Unilever: 2006 revenus of $53.97 billion U.S. dollars. Sells food, beverage, cleaning and personal care consumer products.
Beauty brands: Caress, Degree, Dove, Lever 2000, Pond's, Suave, Sunsilk, Vaseline.
Johnson & Johnson: 2006 revenues of $53 billion U.S. dollars. Manufactures consumer packaged goods, pharmaceuticals and medical devices.
Beauty brands: Aveeno, Clean and Clear, Neutrogena.
Avon: 2006 revenues of $8.1 billion U.S. dollars. Sells cosmetics, fragrances and some clothing and jewelry.
Beauty brands: Avon Color, Anew and Solutions, Skin So Soft and Naturals, Avon Fragrances, mark.
Certainly there are other important corporations that stand alone, such as Revlon (2006 revenues of $1.33 billion). But when you consider just how many brands are controlled by a few companies, it's pretty mindboggling.
So what good is this information and how does it useful to you as a consumer?
I've always argued that the more you know about beauty products and the beauty industry, the smarter your purchases will be. When you consider that the huge team of people doing research and development for L'Oreal are developing formulas that can be used in Garnier shampoo ($3.99) and Kerastase shampoo ($29.99), you realize that it's a good idea to start comparing products at different price points. Often two products from two different brands will have the same patent number (Pantene and Herbal Essence conditioners, for example). The difference is in the non-active ingredients, which give it a unique texture, scent, color, etc.
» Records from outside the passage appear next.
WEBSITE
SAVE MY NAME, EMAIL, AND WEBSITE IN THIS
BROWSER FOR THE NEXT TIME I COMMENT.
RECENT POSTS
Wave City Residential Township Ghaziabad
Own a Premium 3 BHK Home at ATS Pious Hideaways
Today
To double check on this, I e-mailed my two favorite cosmetics scientists, The Beauty Brains. They said that major companies (like the ones I've listed above) often save money by using the same formulas in multiple brands, which allows them to get price breaks on raw materials. Sometimes companies will use more expensive or better active ingredients in their luxury brands (the fact that they're active ingredients is key... they can spend all the money they want on fancy extracts and organic ingredients, but they won't make a difference in how the product works), but the truth is that more expensive formulas do not cost companies much more to create.
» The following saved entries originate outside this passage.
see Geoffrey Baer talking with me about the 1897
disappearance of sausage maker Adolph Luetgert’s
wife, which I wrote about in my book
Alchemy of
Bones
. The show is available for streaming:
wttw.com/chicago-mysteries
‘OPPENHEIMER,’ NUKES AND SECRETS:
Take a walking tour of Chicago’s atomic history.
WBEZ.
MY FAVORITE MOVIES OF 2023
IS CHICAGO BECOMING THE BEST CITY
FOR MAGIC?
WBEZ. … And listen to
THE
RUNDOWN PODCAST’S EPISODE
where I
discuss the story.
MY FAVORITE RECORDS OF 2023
The price comes from the fact that you expect to pay a high price for a luxury brand. Don't you often automatically assume that a gorgeous bottle of $60 eye cream sold at a Saks counter is going to work better than the $1.99 tube on the clearance rack at CVS? It's all psychological.
So before you go and splurge on an expensive product, take the time to compare it to a similar product from one of their sister brands. Usually an online store (like Drugstore.com ) will list the ingredients. You can then check out a site like The Beauty Brains or cosmetics cop Paula's Begoun, who has an ingredient dictionary and reviews of products. Makeup Alley is also a great resource, as you can read tons of reviews or ask questions to the extremely knowledgeable message board posters.